• Présentée en octobre 2020 par la Commission, cette directive ne vise pas à instaurer un salaire minimum unique en Europe. La Commission a souvent rappelé qu’imposer une telle mesure était « impossible »1. Seulement vingt et un pays sur les vingt-sept membres de l’Union disposent d’un salaire minimum légal. Dans les six autres pays — Autriche, Chypre, Italie, Suède, Finlande, Danemark —, le salaire minimum est fixé par des négociations collectives. 

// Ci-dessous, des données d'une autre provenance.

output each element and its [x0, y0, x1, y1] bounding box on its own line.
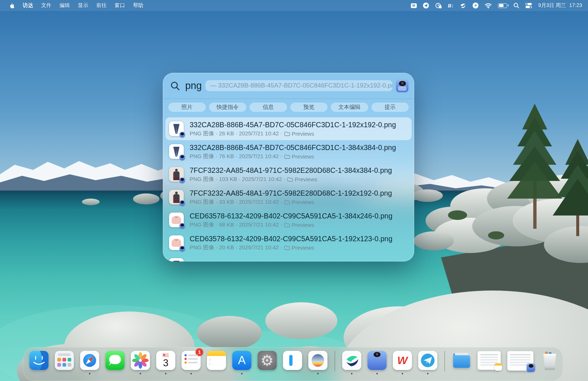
- screen-time-icon[interactable]: [435, 3, 442, 9]
- search-icon[interactable]: [513, 3, 519, 8]
- wifi-arcs-icon: [485, 3, 492, 8]
- swoosh-icon[interactable]: [460, 3, 466, 8]
- dock-downloads-folder[interactable]: [452, 351, 471, 370]
- telegram-icon[interactable]: [423, 3, 429, 8]
- sunrise-icon: [308, 351, 327, 370]
- dock-wps-office[interactable]: W: [393, 351, 412, 370]
- dock-photos[interactable]: [131, 351, 150, 370]
- dock-messages[interactable]: [105, 351, 125, 370]
- status-time: 17:23: [569, 2, 582, 9]
- menu-app-name[interactable]: 访达: [19, 2, 37, 9]
- file-thumbnail: [169, 235, 184, 250]
- result-row-4[interactable]: 7FCF3232-AA85-48A1-971C-5982E280D68C-1-1…: [165, 186, 412, 209]
- result-info: PNG 图像 · 76 KB · 2025/7/21 10:42 ·: [190, 153, 282, 160]
- spotlight-window: png — 332CA28B-886B-45A7-BD7C-05C846FC3D…: [163, 73, 414, 261]
- folder-icon: [284, 222, 290, 227]
- menu-edit[interactable]: 编辑: [55, 2, 74, 9]
- result-row-1[interactable]: 332CA28B-886B-45A7-BD7C-05C846FC3D1C-1-1…: [165, 117, 412, 140]
- filter-photos[interactable]: 照片: [168, 103, 206, 112]
- result-row-3[interactable]: 7FCF3232-AA85-48A1-971C-5982E280D68C-1-3…: [165, 163, 412, 186]
- dock-launchpad[interactable]: [55, 351, 74, 370]
- dock-safari[interactable]: [80, 351, 99, 370]
- result-row-5[interactable]: CED63578-6132-4209-B402-C99C5A591CA5-1-3…: [165, 209, 412, 231]
- dock-reminders[interactable]: 1: [182, 351, 201, 370]
- menu-window[interactable]: 窗口: [111, 2, 129, 9]
- wps-letter: W: [397, 354, 408, 367]
- result-info: PNG 图像 · 26 KB · 2025/7/21 10:42 ·: [190, 130, 282, 137]
- menu-help[interactable]: 帮助: [129, 2, 147, 9]
- lens-app-icon[interactable]: [396, 80, 408, 92]
- app-store-letter: A: [238, 354, 246, 367]
- wps-icon[interactable]: W: [411, 3, 417, 8]
- filter-shortcuts[interactable]: 快捷指令: [209, 103, 247, 112]
- dock-finder[interactable]: [29, 351, 49, 370]
- filter-preview[interactable]: 预览: [290, 103, 328, 112]
- calendar-day: 3: [156, 358, 175, 368]
- lens-badge-icon: [179, 200, 185, 206]
- dock-system-settings[interactable]: ⚙: [258, 351, 277, 370]
- dock-blue-bar-app[interactable]: [283, 351, 302, 370]
- filter-textedit[interactable]: 文本编辑: [331, 103, 368, 112]
- menu-bar: 访达 文件 编辑 显示 前往 窗口 帮助 W B: P: [0, 0, 588, 11]
- result-row-7[interactable]: C3B03FA7-F448-430F-B049-52CF6B1C420F-1-3…: [165, 254, 412, 261]
- bob-icon[interactable]: B:: [448, 3, 454, 8]
- reminder-line: [188, 358, 198, 360]
- window-content-lines: [510, 354, 531, 355]
- search-icon: [170, 81, 180, 91]
- result-text: 7FCF3232-AA85-48A1-971C-5982E280D68C-1-3…: [190, 166, 392, 183]
- dock: 周三 3 1 A ⚙: [24, 347, 563, 381]
- swoosh-bird-icon: [342, 351, 361, 370]
- wifi-icon[interactable]: [485, 3, 492, 8]
- file-thumbnail: [169, 258, 184, 261]
- menu-go[interactable]: 前往: [92, 2, 111, 9]
- dock-app-store[interactable]: A: [232, 351, 251, 370]
- search-query[interactable]: png: [185, 80, 202, 92]
- dock-lens-app[interactable]: [368, 351, 387, 370]
- menu-file[interactable]: 文件: [37, 2, 55, 9]
- result-meta: PNG 图像 · 33 KB · 2025/7/21 10:42 · Previ…: [190, 199, 392, 206]
- result-text: 332CA28B-886B-45A7-BD7C-05C846FC3D1C-1-3…: [190, 143, 396, 160]
- folder-icon: [284, 245, 290, 250]
- control-center-icon[interactable]: [526, 3, 532, 8]
- dock-swoosh-app[interactable]: [342, 351, 361, 370]
- file-thumbnail: [169, 144, 184, 159]
- dock-trash[interactable]: [540, 351, 560, 370]
- clock-lock-icon: [435, 3, 442, 9]
- lens-badge-icon: [179, 177, 185, 183]
- result-text: CED63578-6132-4209-B402-C99C5A591CA5-1-3…: [190, 212, 392, 228]
- menu-view[interactable]: 显示: [74, 2, 92, 9]
- result-location: Previews: [292, 222, 314, 228]
- result-row-2[interactable]: 332CA28B-886B-45A7-BD7C-05C846FC3D1C-1-3…: [165, 140, 412, 163]
- dock-sunrise-app[interactable]: [308, 351, 327, 370]
- result-meta: PNG 图像 · 68 KB · 2025/7/21 10:42 · Previ…: [190, 221, 392, 228]
- p-circle-icon[interactable]: P: [473, 3, 478, 8]
- apple-menu[interactable]: [4, 2, 19, 9]
- result-location: Previews: [292, 153, 314, 160]
- dock-divider: [444, 351, 445, 371]
- result-filename: 332CA28B-886B-45A7-BD7C-05C846FC3D1C-1-3…: [190, 143, 396, 152]
- filter-messages[interactable]: 信息: [250, 103, 287, 112]
- battery-icon[interactable]: [498, 3, 507, 8]
- finder-icon: [29, 351, 49, 370]
- dock-minimized-window-1[interactable]: [477, 351, 501, 370]
- dock-minimized-window-2[interactable]: [507, 351, 534, 371]
- launchpad-tile: [68, 358, 71, 362]
- file-thumbnail: [169, 167, 184, 182]
- filter-tips[interactable]: 提示: [372, 103, 409, 112]
- lens-mini-icon: [527, 363, 535, 372]
- menu-clock[interactable]: 9月3日 周三 17:23: [538, 2, 582, 9]
- search-suggestion[interactable]: — 332CA28B-886B-45A7-BD7C-05C846FC3D1C-1…: [205, 80, 392, 91]
- status-date: 9月3日 周三: [538, 2, 566, 9]
- reminder-line: [188, 355, 198, 356]
- spotlight-search-bar[interactable]: png — 332CA28B-886B-45A7-BD7C-05C846FC3D…: [163, 73, 414, 99]
- launchpad-tile: [57, 358, 61, 362]
- result-info: PNG 图像 · 33 KB · 2025/7/21 10:42 ·: [190, 199, 282, 206]
- result-text: 332CA28B-886B-45A7-BD7C-05C846FC3D1C-1-1…: [190, 121, 396, 137]
- dock-calendar[interactable]: 周三 3: [156, 351, 175, 370]
- dock-notes[interactable]: [207, 351, 226, 370]
- apple-icon: [9, 2, 14, 9]
- folder-icon: [287, 177, 293, 182]
- result-row-6[interactable]: CED63578-6132-4209-B402-C99C5A591CA5-1-1…: [165, 231, 412, 254]
- result-location: Previews: [292, 199, 314, 205]
- dock-telegram[interactable]: [418, 351, 437, 370]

  • De surcroît, les niveaux de salaire minimum en Europe sont très disparates. Au Luxembourg, le salaire minimum atteint 2256.95€ tandis qu’il n’est que de 332.34€ en Bulgarie. En 2020, le Commissaire à l’emploi, Nicolas Schmit, avait déclaré que « si la Bulgarie devait adopter les salaires du Luxembourg, son économie cesserait d’exister du jour au lendemain »2
  • La proposition de la Commission d’octobre 20203 visait alors à « améliorer la convergence, réduire les écarts, étoffer les salaires, stimuler les salaires minimums et les salaires en général » au sein de l’Union4. Concrètement, la Commission préconisait d’atteindre le seuil de 70 % de salaires négociés par convention collective, un seuil qui permettrait d’atteindre des niveaux relativement élevés de salaire minimum. Par la suite, la Commission appelait les États membres à utiliser des indicateurs économiques — comme le salaire médian ou le salaire moyen — pour fixer des salaires minimums adéquats dans chaque pays. 
  • Sans intégrer de normes contraignantes, la Commission avait convenu que 50 % du salaire moyen ou 60 % du salaire médian étaient de bons indicateurs. Enfin, la Commission proposait de suivre, par le biais de rapports annuels présentés au Parlement européen et au Conseil de l’Union, l’évolution des salaires minimums en Europe. La Commission n’a pu faire que des recommandations dans ce domaine car la base juridique pour légiférer sur le sujet est très mince, les compétences en matière de salaires et de protection sociale relevant en premier lieu des États membres. 
  • Néanmoins, le Conseil de l’Union et le Parlement européen ont exprimé fin 2021 leur position par rapport à cette proposition de directive et, hier soir, les deux institutions ont trouvé un accord provisoire sur la nouvelle législation européenne5. L’accord stipule que les États membres qui appliquent des salaires minimums doivent mettre en place un cadre procédural pour fixer et actualiser ces salaires minimums en fonction d’une série de « critères clairs ». Une mise à jour des salaires minimums légaux devrait ensuite avoir lieu au moins tous les deux ans — au maximum tous les quatre ans pour les pays qui utilisent un mécanisme d’indexation automatique. 
  • Sur la question des négociations collectives, lorsque le taux de couverture de celles-ci est inférieur à un seuil de 80 % — un seuil plus élevé que celui établi par la Commission —, les co-législateurs ont convenu que les États membres devront établir un plan d’action pour promouvoir la négociation collective. Les partenaires sociaux devront également être impliqués dans les procédures de fixation et d’actualisation des salaires minimums légaux.
  • Enfin, des mesures spécifiques pour renforcer la protection sociale du salaire minimum sont inscrites dans l’accord comme des contrôles effectués par les inspections du travail, un accès plus facile aux informations sur la protection du salaire minimum et le renforcement des poursuites contre les employeurs qui ne respectent pas les critères minimums de salaire. Cet accord doit encore être soumis au vote au Conseil de l’Union et au Parlement européen. Après adoption, les États membres ont deux ans pour transposer dans leur droit national les directives européennes.